The swamps, mostly covered by perennial grasses and flooded for only two months of the year, provide grazing for herders.
The herders originally had more land, but some has been lost to farmers who immigrated to the area, and some to the irrigation scheme.
The herders claim that the irrigation dams have reduced the level of annual floods and thus cut down the amount of pasture.

With little plant cover on most of the lower levels, the soil erodes easily and much sediment is deposited in Lake Baringo.
Between 1972 and 2003 the depth of the lake has fallen from 8 m to 2.5 m.
The lake has contracted from 160 km2 in 1960 to 108 km2 in 2001.
It is becoming saline, and fish stocks are declining.
A 2010 study indicated that the river was becoming seasonal.
The study recommended implementing a mandatory reserve, or environmental flow.

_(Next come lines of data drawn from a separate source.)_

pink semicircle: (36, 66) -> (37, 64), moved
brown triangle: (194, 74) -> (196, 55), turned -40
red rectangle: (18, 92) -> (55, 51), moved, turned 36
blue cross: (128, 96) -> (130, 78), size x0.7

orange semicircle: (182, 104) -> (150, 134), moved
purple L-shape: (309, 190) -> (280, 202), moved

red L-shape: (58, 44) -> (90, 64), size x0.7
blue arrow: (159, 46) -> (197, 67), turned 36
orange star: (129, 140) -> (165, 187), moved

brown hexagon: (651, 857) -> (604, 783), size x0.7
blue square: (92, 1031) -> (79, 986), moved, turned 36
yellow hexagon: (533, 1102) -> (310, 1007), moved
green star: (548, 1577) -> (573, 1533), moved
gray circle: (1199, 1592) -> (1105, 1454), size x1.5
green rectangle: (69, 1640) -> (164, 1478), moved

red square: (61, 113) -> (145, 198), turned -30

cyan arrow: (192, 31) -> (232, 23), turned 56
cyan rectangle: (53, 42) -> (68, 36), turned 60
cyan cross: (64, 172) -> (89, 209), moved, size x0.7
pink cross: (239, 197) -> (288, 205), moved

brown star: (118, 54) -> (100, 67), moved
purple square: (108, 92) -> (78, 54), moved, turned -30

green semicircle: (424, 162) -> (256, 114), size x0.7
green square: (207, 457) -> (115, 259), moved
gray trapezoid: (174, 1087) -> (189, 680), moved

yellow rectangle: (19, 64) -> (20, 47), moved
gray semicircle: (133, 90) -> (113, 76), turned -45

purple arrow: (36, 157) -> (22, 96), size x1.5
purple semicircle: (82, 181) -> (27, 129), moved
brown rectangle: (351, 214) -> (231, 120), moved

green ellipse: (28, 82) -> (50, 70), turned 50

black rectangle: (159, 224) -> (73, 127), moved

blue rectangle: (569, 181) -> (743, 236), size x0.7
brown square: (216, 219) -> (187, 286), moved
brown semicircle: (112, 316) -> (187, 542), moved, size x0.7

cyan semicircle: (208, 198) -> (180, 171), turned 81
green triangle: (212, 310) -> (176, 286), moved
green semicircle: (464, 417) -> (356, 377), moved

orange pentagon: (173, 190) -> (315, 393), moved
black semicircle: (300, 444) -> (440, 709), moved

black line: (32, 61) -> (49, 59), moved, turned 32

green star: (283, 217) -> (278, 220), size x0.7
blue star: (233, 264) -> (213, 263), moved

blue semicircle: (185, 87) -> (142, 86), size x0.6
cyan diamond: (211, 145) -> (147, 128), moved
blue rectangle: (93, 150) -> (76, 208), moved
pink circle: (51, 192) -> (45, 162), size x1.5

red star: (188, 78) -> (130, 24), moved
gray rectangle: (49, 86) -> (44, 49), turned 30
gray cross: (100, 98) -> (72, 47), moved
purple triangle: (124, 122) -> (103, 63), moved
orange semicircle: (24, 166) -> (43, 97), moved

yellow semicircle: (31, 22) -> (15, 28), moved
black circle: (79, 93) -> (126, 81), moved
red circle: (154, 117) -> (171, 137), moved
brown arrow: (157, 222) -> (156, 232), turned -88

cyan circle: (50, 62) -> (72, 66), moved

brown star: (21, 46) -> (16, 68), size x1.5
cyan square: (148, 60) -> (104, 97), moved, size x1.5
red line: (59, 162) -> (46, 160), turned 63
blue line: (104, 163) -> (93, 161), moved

It was thought that the Chemususu dam project on one of the main tributaries of the Perkerra, due to be commissioned in 2011, would mitigate the effect of the reserve on water users while ensuring that the river did not dry up altogether.
The dam would hold 11000000 m3 and will provide 35000000 liters daily, enough for 200,000 people.

River Water User Associations in the upper regions of the Perkerra and Molo rivers have been planting tree seedlings, protecting the river banks and rehabilitating areas that have become degraded through sand harvesting and quarrying. The Perkerra RWUA has also been protecting springs, a particular concern since 30 out of 72 springs in the area have ceased to flow.